Crews from Fort Carson and at the Piñon Canyon Maneuver Site northeast of Trinidad are conducting a season of prescribed burns intended to reduce dead grasses, brush and other fuels that can feed larger wildfires. The operations began in early January and will continue through the winter into the early spring, with smoke visible at times along Interstate 25, Colorado 115 between Colorado Springs and Pueblo, and along Colorado 350 in Las Animas County.

Fort Carson officials say they will not announce every individual burn, though the Mountain Post will coordinate with local fire departments to make them aware of planned operations. Residents traveling the corridors between Pueblo and Trinidad should be alert for brief periods of reduced visibility and drifting smoke, especially on mornings and evenings when inversions can trap air near the ground.

Smoke poses a clear public health concern. People with asthma, chronic lung disease or heart disease face the greatest risk of worsening symptoms during smoke events. The Colorado Department of Public Health and Environment recommends limiting exposure by keeping doors and windows closed and reducing time spent outdoors when air quality is poor. Those who feel chest pain, severe shortness of breath or other acute symptoms should seek medical attention.

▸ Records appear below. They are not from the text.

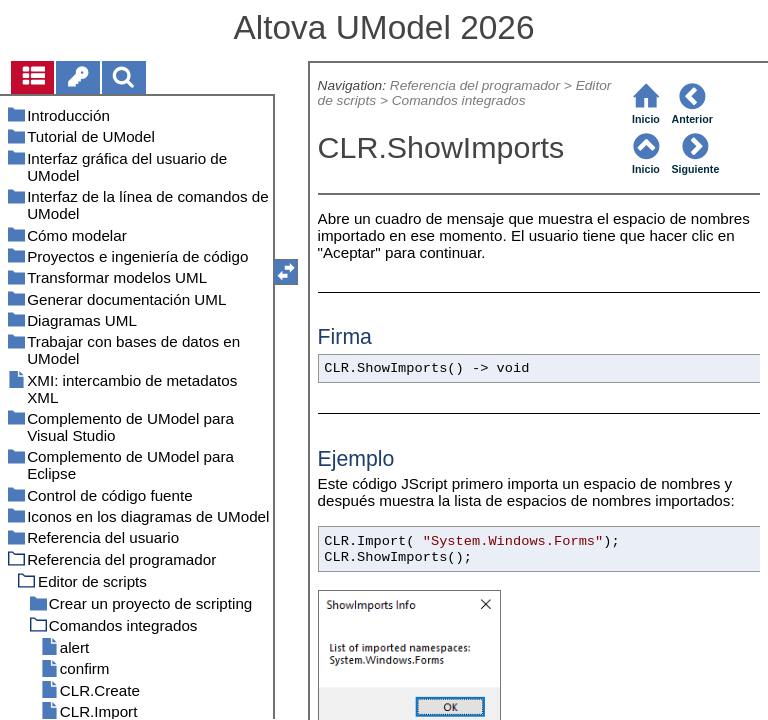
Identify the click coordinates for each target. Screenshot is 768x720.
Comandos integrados (459, 100)
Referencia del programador (475, 85)
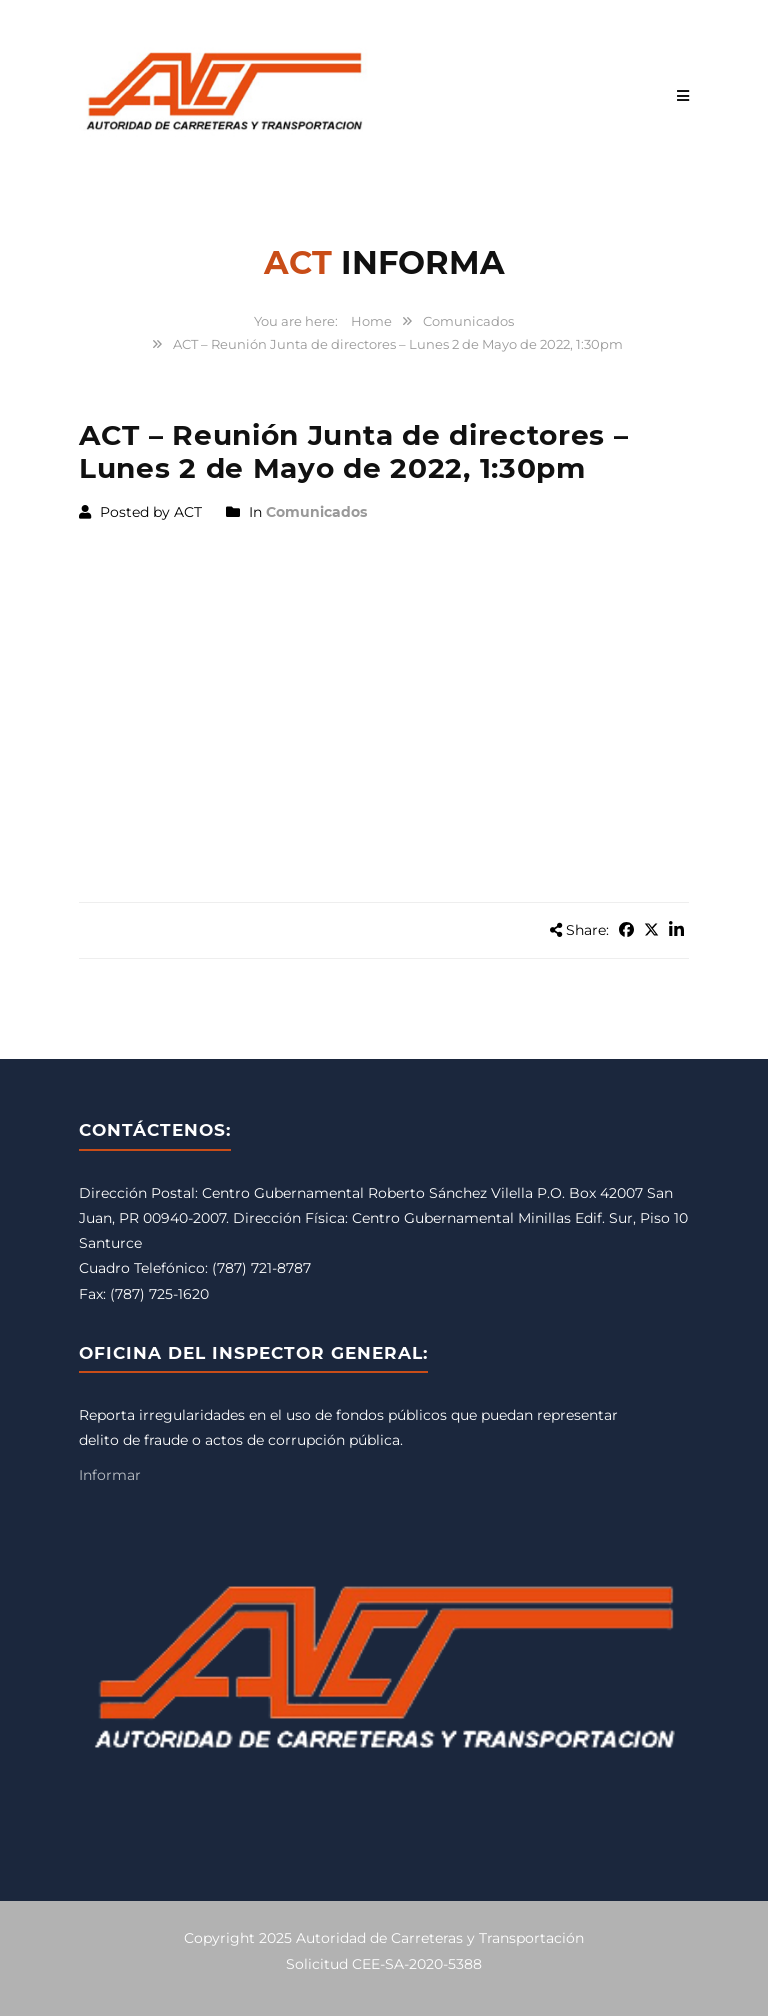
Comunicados (468, 321)
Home (371, 321)
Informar (110, 1475)
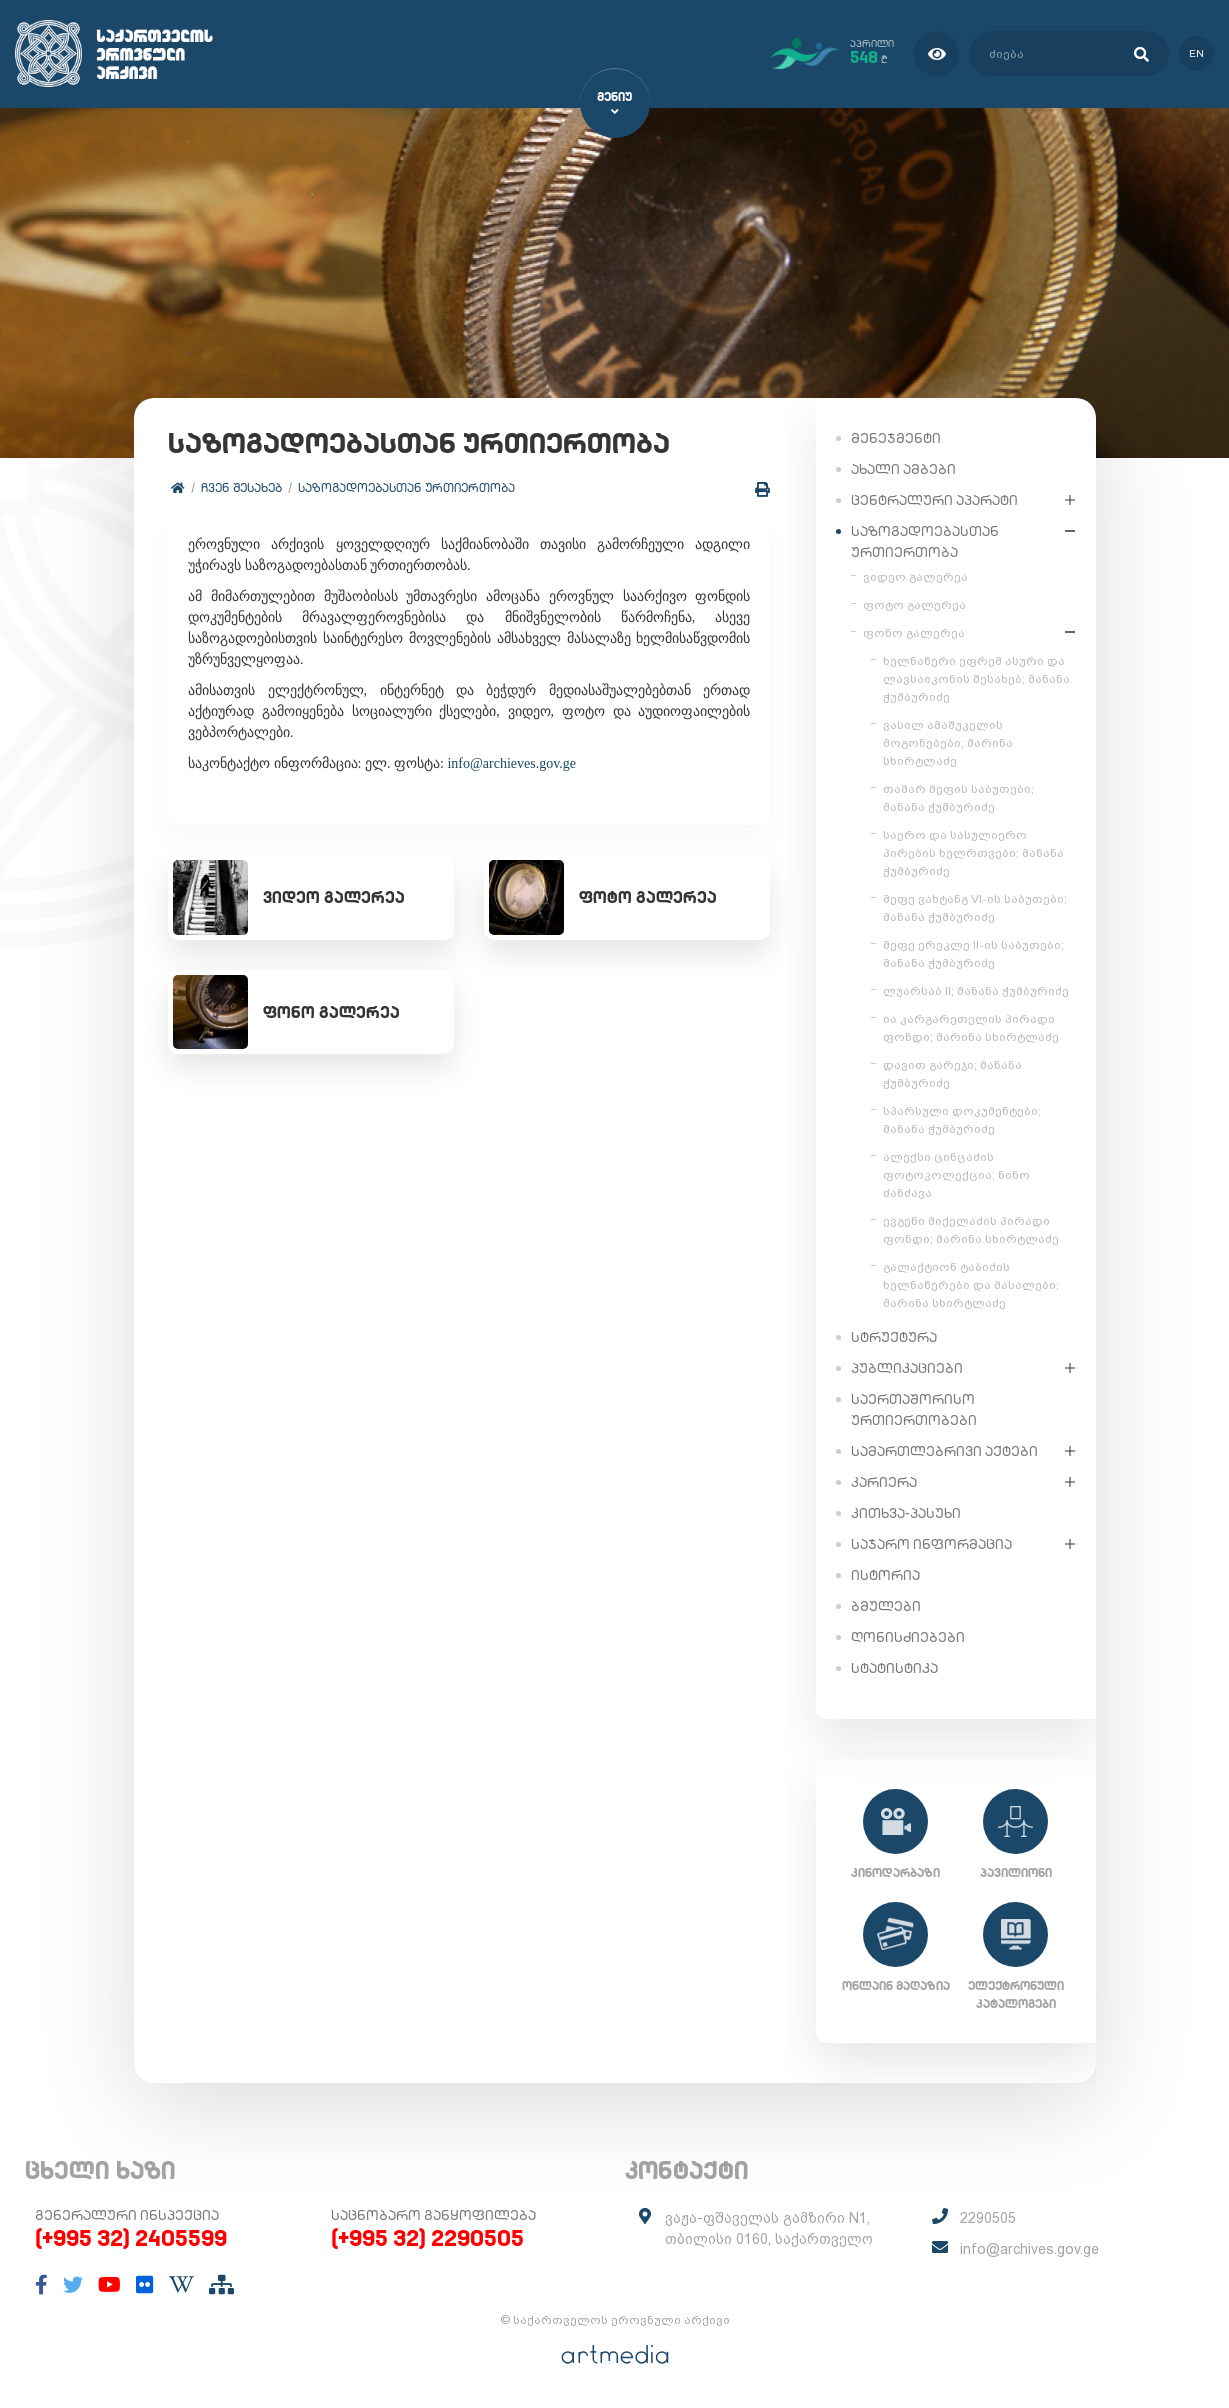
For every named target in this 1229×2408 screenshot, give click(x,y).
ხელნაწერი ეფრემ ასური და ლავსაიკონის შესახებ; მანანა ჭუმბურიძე (976, 678)
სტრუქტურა (894, 1336)
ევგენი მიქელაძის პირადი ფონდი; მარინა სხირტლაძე (971, 1229)
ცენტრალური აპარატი (934, 499)
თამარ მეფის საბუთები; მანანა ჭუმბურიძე (958, 797)
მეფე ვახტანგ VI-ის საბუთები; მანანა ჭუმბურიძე (975, 907)
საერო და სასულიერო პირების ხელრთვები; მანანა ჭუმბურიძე (973, 852)
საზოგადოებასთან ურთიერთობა (407, 487)
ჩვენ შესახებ (242, 487)
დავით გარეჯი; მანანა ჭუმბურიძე (952, 1073)
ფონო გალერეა (914, 632)
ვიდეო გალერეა (915, 576)
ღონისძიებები (908, 1636)
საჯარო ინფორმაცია (931, 1543)
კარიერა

The burns are part of long-term land management and wildfire risk reduction across military and adjacent lands. From a public-health standpoint, prescribed fire is a trade-off: short-term smoke exposure to lower the probability of catastrophic wildfire smoke and loss down the road. That balance matters in rural counties like Las Animas, where access to specialized respiratory care and indoor air filtration varies widely between town centers and remote ranches.

AI-generated illustration
AI-generated illustration

Local impacts will be uneven. Outdoor workers, school sports teams, older adults living in mobile homes without central air, and low-income households without air purifiers are more likely to suffer during smoke events. Interagency coordination with county fire departments can help, but notification gaps remain if individual burns are not publicized. Community-level measures such as temporary clean-air spaces at public buildings, distribution of N95 masks, and real-time air-quality alerts would reduce harms, especially for residents who cannot easily relocate during a burn.

If you have concerns or need information about specific burns, Fort Carson can be reached at (719) 526-9849. For guidance on protecting yourself and family from smoke, consult the Colorado Department of Public Health and Environment’s smoke health guidance.

Our two cents? Keep a simple smoke plan: identify an indoor safe room, limit outdoor chores when smoke looks heavy, and check on neighbors with breathing illnesses. Small steps now can make a big difference if smoke drifts into your valley.